I realize that I’m chewing on my pencil eraser. I put my pencil down.

“Mary Shelley wanted to explore what it is that makes us human,” Mr. Phibbs concludes. He glances over at me, meets my eyes like he knows I haven’t been listening to a thing he’s said for the past ten minutes, then looks away.

“I guess we’ll find out,” he says as he holds up the book, and then the bell rings.

* * *

“You can sit at my table for lunch, if you want,” Wendy offers as we’re leaving the classroom. “Did you pack your lunch? Or were you planning to go off campus?”

“No, I thought I’d get something here.”

“Well, I think today it’s chicken-fried steak.” I make a face. “But you can always get pizza, or a peanut butter sandwich. Those are the JHHS staples.”

“Healthy.”

I shuffle through the line to get my food and follow Wendy over to her table, where a bunch of nearly identical-looking girls peer up at me expectantly. Wendy rattles off their names: Lindsey, Emma, and Audrey. They seem friendly enough. Definitely not pretty people, all wearing T-shirts and jeans, braids and ponytails, not a lot of makeup. But nice. Normal.

“So, you’re like a group?” I ask as I sit down.

Wendy laughs.

“We call ourselves the Invisibles.”

“Oh.,” I said, unsure of whether she’s joking or how to respond.

“We’re not freaks or geeks,” says Lindsey, Emma, or Audrey, I can’t tell which.

“We’re just, well, you know, invisible .”

“Invisible to—”

“The popular people,” says Wendy. “They don’t see us.”

Great. I fit right in with the Invisibles.

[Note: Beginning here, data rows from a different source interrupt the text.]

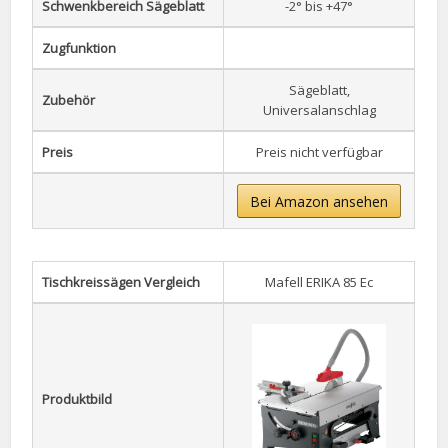
Schwenkbereich Sägeblatt
-2° bis +47°
Zugfunktion
Sägeblatt,
Zubehör
Universalanschlag
Preis
Preis nicht verfügbar
Bei Amazon ansehen
Tischkreissägen Vergleich
Mafell ERIKA 85 Ec
Produktbild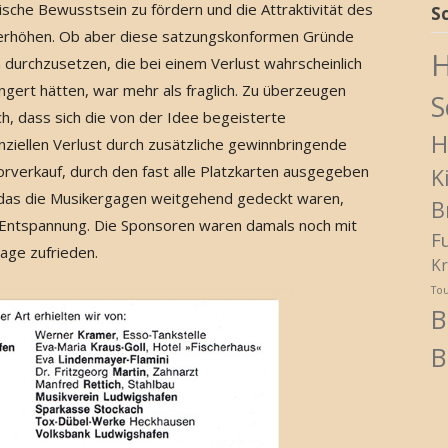
ische Bewusstsein zu fördern und die Attraktivität des
S
 erhöhen. Ob aber diese satzungskonformen Gründe
H
 durchzusetzen, die bei einem Verlust wahrscheinlich
ert hätten, war mehr als fraglich. Zu überzeugen
S
ch, dass sich die von der Idee begeisterte
H
nziellen Verlust durch zusätzliche gewinnbringende
rverkauf, durch den fast alle Platzkarten ausgegeben
K
h das die Musikergagen weitgehend gedeckt waren,
B
r Entspannung. Die Sponsoren waren damals noch mit
F
age zufrieden.
Kr
To
B
B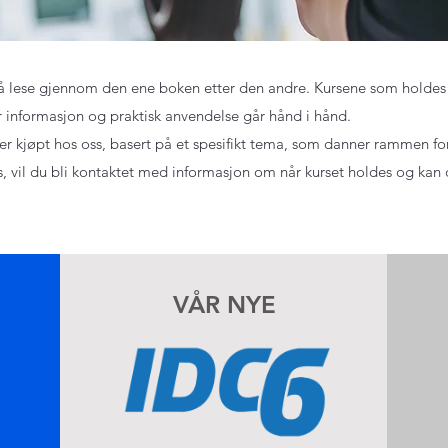
 lese gjennom den ene boken etter den andre. Kursene som holdes av
 informasjon og praktisk anvendelse går hånd i hånd.
r kjøpt hos oss, basert på et spesifikt tema, som danner rammen fo
s, vil du bli kontaktet med informasjon om når kurset holdes og kan 
VÅR NYE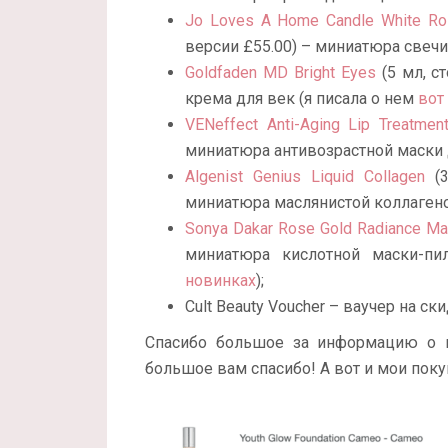
Jo Loves A Home Candle White R
версии £55.00) – миниатюра свечи
Goldfaden MD Bright Eyes
(5 мл, с
крема для век (я писала о нем
вот
VENeffect Anti-Aging Lip Treatmen
миниатюра антивозрастной маски д
Algenist Genius Liquid Collagen
(3
миниатюра маслянистой коллаген
Sonya Dakar Rose Gold Radiance M
миниатюра кислотной маски-пи
новинках
);
Cult Beauty Voucher – ваучер на с
Спасибо большое за информацию о н
большое вам спасибо! А вот и мои поку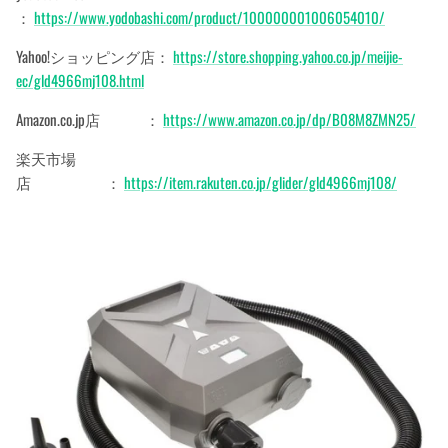
：
https://www.yodobashi.com/product/100000001006054010/
Yahoo!ショッピング店：
https://store.shopping.yahoo.co.jp/meijie-
ec/gld4966mj108.html
Amazon.co.jp店 ：
https://www.amazon.co.jp/dp/B08M8ZMN25/
楽天市場
店 ：
https://item.rakuten.co.jp/glider/gld4966mj108/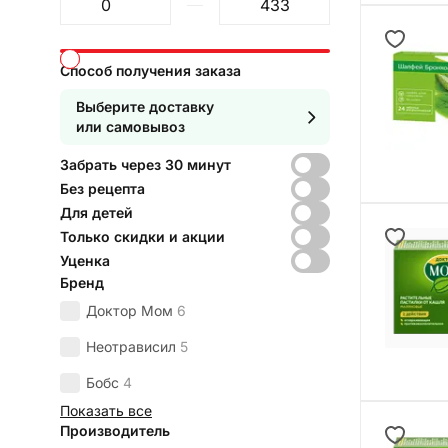
От
До
Способ получения заказа
Выберите доставку
или самовывоз
Забрать через 30 минут
Без рецепта
Для детей
Только скидки и акции
Уценка
Бренд
Доктор Мом
6
Неотрависил
5
Бобс
4
Показать все
Производитель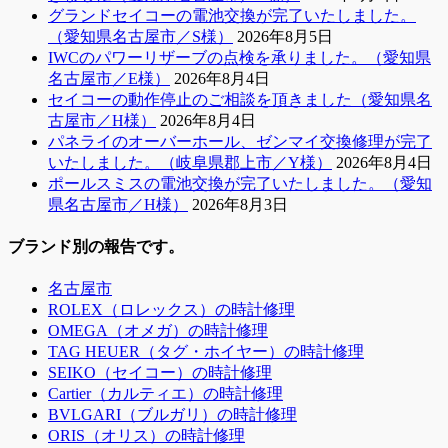
グランドセイコーの電池交換が完了いたしました。
（愛知県名古屋市／S様）
2026年8月5日
IWCのパワーリザーブの点検を承りました。（愛知県
名古屋市／E様）
2026年8月4日
セイコーの動作停止のご相談を頂きました（愛知県名
古屋市／H様）
2026年8月4日
パネライのオーバーホール、ゼンマイ交換修理が完了
いたしました。（岐阜県郡上市／Y様）
2026年8月4日
ポールスミスの電池交換が完了いたしました。（愛知
県名古屋市／H様）
2026年8月3日
ブランド別の報告です。
名古屋市
ROLEX（ロレックス）の時計修理
OMEGA（オメガ）の時計修理
TAG HEUER（タグ・ホイヤー）の時計修理
SEIKO（セイコー）の時計修理
Cartier（カルティエ）の時計修理
BVLGARI（ブルガリ）の時計修理
ORIS（オリス）の時計修理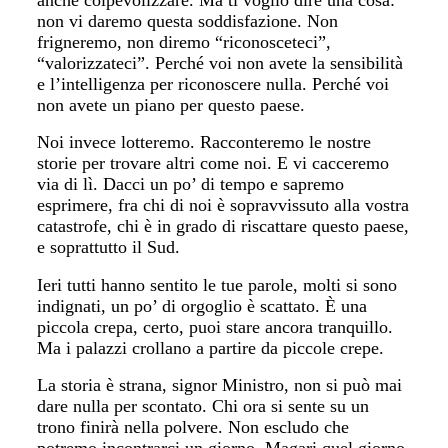
non vi daremo questa soddisfazione. Non
frigneremo, non diremo “riconosceteci”,
“valorizzateci”. Perché voi non avete la sensibilità
e l’intelligenza per riconoscere nulla. Perché voi
non avete un piano per questo paese.
Noi invece lotteremo. Racconteremo le nostre
storie per trovare altri come noi. E vi cacceremo
via di lì. Dacci un po’ di tempo e sapremo
esprimere, fra chi di noi è sopravvissuto alla vostra
catastrofe, chi è in grado di riscattare questo paese,
e soprattutto il Sud.
Ieri tutti hanno sentito le tue parole, molti si sono
indignati, un po’ di orgoglio è scattato. È una
piccola crepa, certo, puoi stare ancora tranquillo.
Ma i palazzi crollano a partire da piccole crepe.
La storia è strana, signor Ministro, non si può mai
dare nulla per scontato. Chi ora si sente su un
trono finirà nella polvere. Non escludo che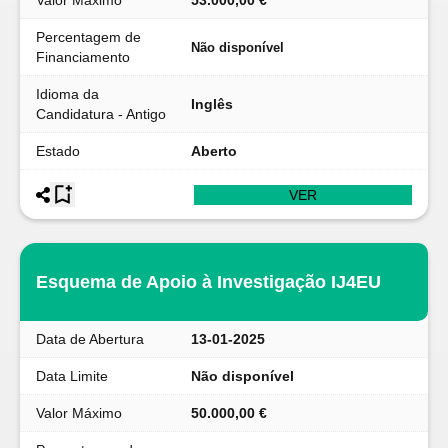
Valor Máximo
53.000,00 €
Percentagem de
Não disponível
Financiamento
Idioma da
Inglês
Candidatura - Antigo
Estado
Aberto
VER
Esquema de Apoio à Investigação IJ4EU
Data de Abertura
13-01-2025
Data Limite
Não disponível
Valor Máximo
50.000,00 €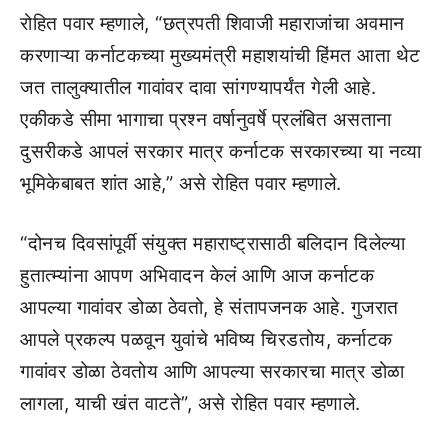
रोहित पवार म्हणाले, “छत्रपती शिवाजी महाराजांचा अवमान
करणाऱ्या कर्नाटकच्या मुख्यमंत्री महाशयांची हिंमत आता थेट
जत तालुक्यातील गावांवर दावा सांगण्यापर्यंत गेली आहे.
एकीकडे सीमा भागाचा प्रश्न वर्षानुवर्षे प्रलंबित असताना
दुसरीकडे आपलं सरकार मात्र कर्नाटक सरकारच्या या नव्या
भूमिकेबाबत शांत आहे,” असे रोहित पवार म्हणाले.
“दोनच दिवसांपूर्वी संयुक्त महाराष्ट्रासाठी बलिदान दिलेल्या
हुतात्म्यांना आपण अभिवादन केलं आणि आज कर्नाटक
आपल्या गावांवर डोळा ठेवतो, हे संतापजनक आहे. गुजरात
आपले प्रकल्प पळवून युवांचे भविष्य चिरडतोय, कर्नाटक
गावांवर डोळा ठेवतोय आणि आपल्या सरकारचा मात्र डोळा
लागला, याची खंत वाटते”, असे रोहित पवार म्हणाले.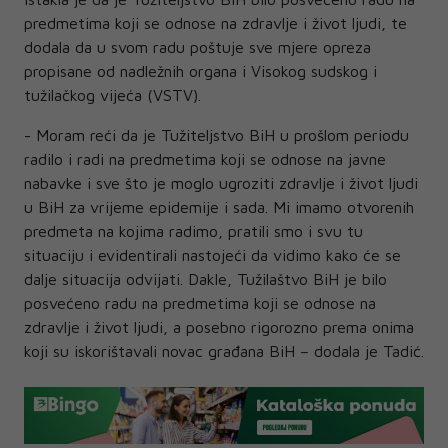
predmetima koji se odnose na zdravlje i život ljudi, te
dodala da u svom radu poštuje sve mjere opreza
propisane od nadležnih organa i Visokog sudskog i
tužilačkog vijeća (VSTV).
- Moram reći da je Tužiteljstvo BiH u prošlom periodu
radilo i radi na predmetima koji se odnose na javne
nabavke i sve što je moglo ugroziti zdravlje i život ljudi
u BiH za vrijeme epidemije i sada. Mi imamo otvorenih
predmeta na kojima radimo, pratili smo i svu tu
situaciju i evidentirali nastojeći da vidimo kako će se
dalje situacija odvijati. Dakle, Tužilaštvo BiH je bilo
posvećeno radu na predmetima koji se odnose na
zdravlje i život ljudi, a posebno rigorozno prema onima
koji su iskorištavali novac građana BiH – dodala je Tadić.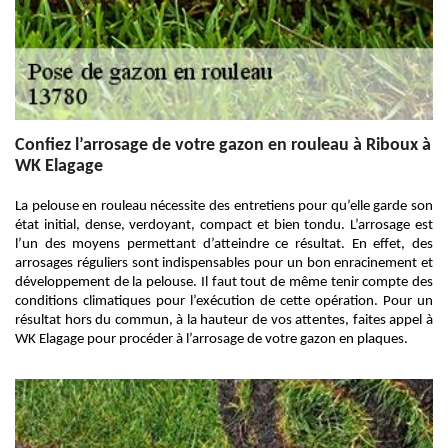
Confiez l’arrosage de votre gazon en rouleau à Riboux à
WK Elagage
La pelouse en rouleau nécessite des entretiens pour qu’elle garde son
état initial, dense, verdoyant, compact et bien tondu. L’arrosage est
l’un des moyens permettant d’atteindre ce résultat. En effet, des
arrosages réguliers sont indispensables pour un bon enracinement et
développement de la pelouse. Il faut tout de même tenir compte des
conditions climatiques pour l’exécution de cette opération. Pour un
résultat hors du commun, à la hauteur de vos attentes, faites appel à
WK Elagage pour procéder à l’arrosage de votre gazon en plaques.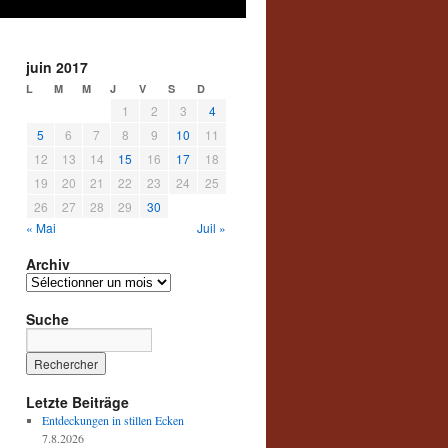
juin 2017
L
M
M
J
V
S
D
1
2
3
4
5
6
7
8
9
10
11
12
13
14
15
16
17
18
19
20
21
22
23
24
25
26
27
28
29
30
« Mai
Juil »
Archiv
Archiv
Suche
Letzte Beiträge
Entdeckungen in stillen Ecken
7.8.2026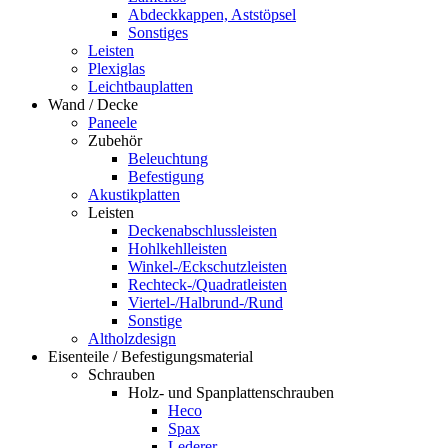
Abdeckkappen, Aststöpsel
Sonstiges
Leisten
Plexiglas
Leichtbauplatten
Wand / Decke
Paneele
Zubehör
Beleuchtung
Befestigung
Akustikplatten
Leisten
Deckenabschlussleisten
Hohlkehlleisten
Winkel-/Eckschutzleisten
Rechteck-/Quadratleisten
Viertel-/Halbrund-/Rund
Sonstige
Altholzdesign
Eisenteile / Befestigungsmaterial
Schrauben
Holz- und Spanplattenschrauben
Heco
Spax
Lederer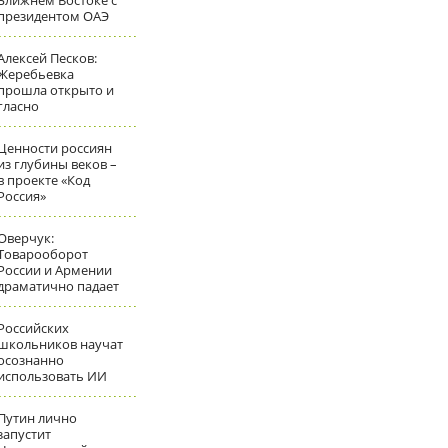
Ближнем Востоке с
президентом ОАЭ
Алексей Песков:
Жеребьевка
прошла открыто и
гласно
Ценности россиян
из глубины веков –
в проекте «Код
Россия»
Оверчук:
Товарооборот
России и Армении
драматично падает
Российских
школьников научат
осознанно
использовать ИИ
Путин лично
запустит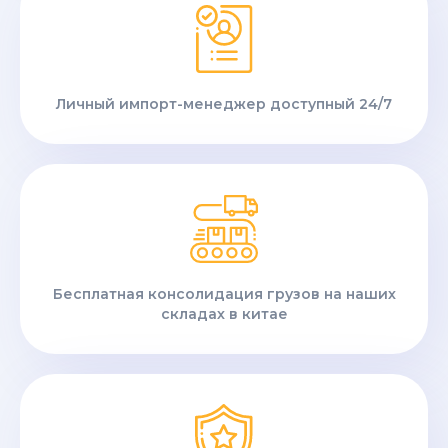
Личный импорт-менеджер доступный 24/7
Бесплатная консолидация грузов на наших
складах в китае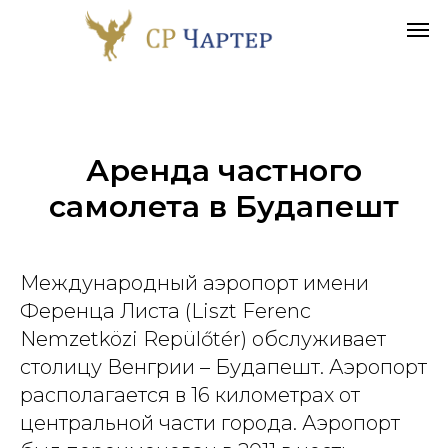
Аренда частного
самолета в
Будапешт
Международный аэропорт имени
Ференца Листа (Liszt Ferenc
Nemzetközi Repülőtér) обслуживает
столицу Венгрии – Будапешт. Аэропорт
располагается в 16 километрах от
центральной части города. Аэропорт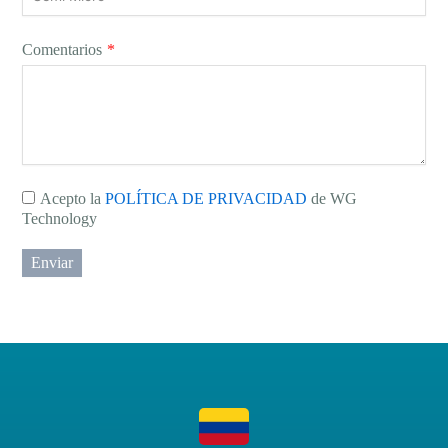
Comentarios
*
Acepto la
POLÍTICA DE PRIVACIDAD
de WG
Technology
Enviar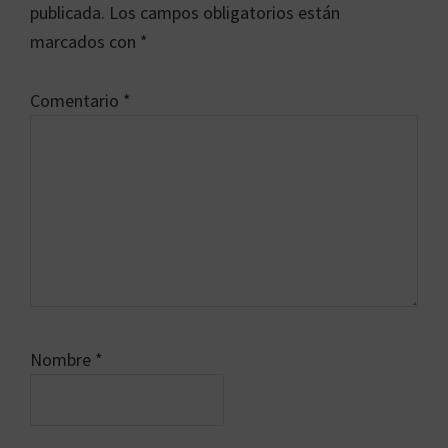
los
publicada.
Los campos obligatorios están
lectores
marcados con
*
Comentario
*
Nombre
*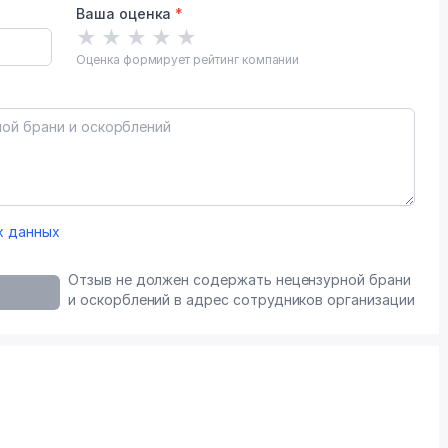
Ваша оценка
*
★
★
★
★
★
Оценка формирует рейтинг компании
х данных
Отзыв не должен содержать нецензурной брани
и оскорблений в адрес сотрудников организации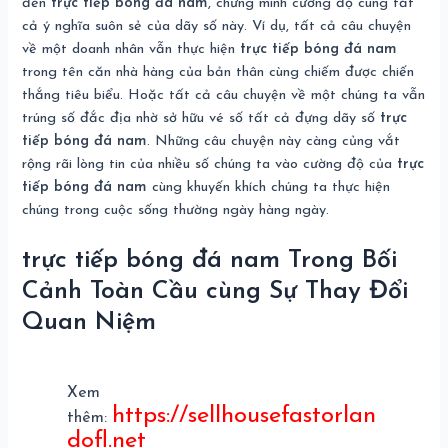
đến
trực tiếp bóng đá nam
, chứng minh cường độ cùng tất
cả ý nghĩa suôn sẻ của dãy số này. Ví dụ, tất cả câu chuyện
về một doanh nhân vẫn thực hiện
trực tiếp bóng đá nam
trong tên căn nhà hàng của bản thân cùng chiếm được chiến
thắng tiêu biểu. Hoặc tất cả câu chuyện về một chúng ta vẫn
trúng số đắc địa nhờ sở hữu vé số tất cả đựng dãy số
trực
tiếp bóng đá nam
. Những câu chuyện này càng củng vắt
rộng rãi lòng tin của nhiều số chúng ta vào cường độ của
trực
tiếp bóng đá nam
cùng khuyến khích chúng ta thực hiện
chúng trong cuộc sống thường ngày hàng ngày.
trực tiếp bóng đá nam Trong Bối
Cảnh Toàn Cầu cùng Sự Thay Đổi
Quan Niệm
Xem
https://sellhousefastorlan
thêm:
dofl.net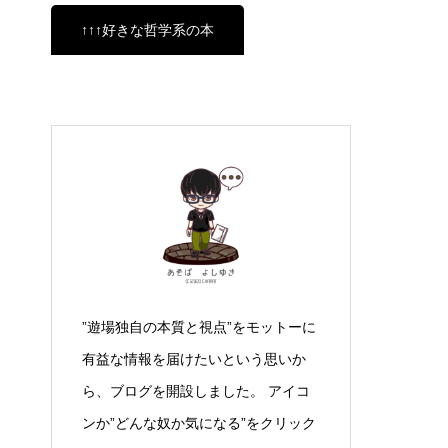
↑↑↑好きな哲学系の本
”遊場独自の本質と視点”をモットーに
有益な情報を届けたいという思いか
ら、ブログを開設しました。 アイコ
ンか”どんな奴か気になる”をクリック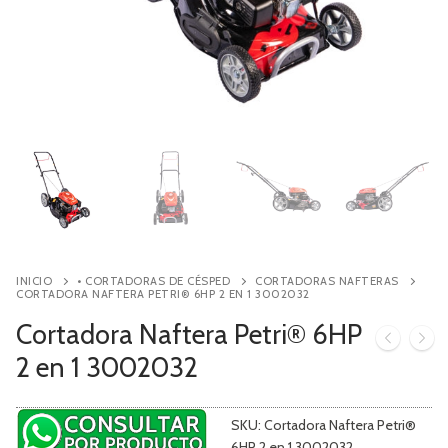
Contacto
Búsqueda
de
productos
INICIO
• CORTADORAS DE CÉSPED
CORTADORAS NAFTERAS
CORTADORA NAFTERA PETRI® 6HP 2 EN 1 3002032
Cortadora Naftera Petri® 6HP
2 en 1 3002032
SKU:
Cortadora Naftera Petri®
6HP 2 en 1 3002032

Across the cafeteria I catch a glimpse of Jeffrey sitting with a bunch of guys in letterman jackets. A little blond girl is gazing up at him adoringly. He says something.

Everybody at his table laughs.

Unbelievable. In less than one day, he’s Mr. Popular.

Someone pulls a chair up next to me. I turn. There is Christian, straddling the chair.

For a moment all I can focus on is his green eyes. Maybe I’m not so invisible after all.

“So I hear you’re from California,” he says.

“Yes,” I murmur, hurrying to chew and swallow a bite of peanut butter sandwich. The room is quieter now. The girls at the Invisibles table are gazing at him with wide eyes, as if he’s never crossed into their territory before. As a matter of fact, pretty much everyone in the cafeteria is looking at us, a curious and almost predatory stare.

I take a quick sip of milk and give him what I hope is a food-free smile.

“We moved here from Mountain View. That’s south of San Francisco,” I manage.

“I was born in L.A. We lived there until I was five, although I don’t really remember much.”

“Nice.” My mind races for the right response to this information, some way to acknowledge this amazing thing we have in common. But I’ve got nothing. Nothing.

The most I can come up with is a nervous giggle. A giggle , for crying out loud.

“I’m Christian,” he says suavely. “I didn’t get the chance to introduce myself before.”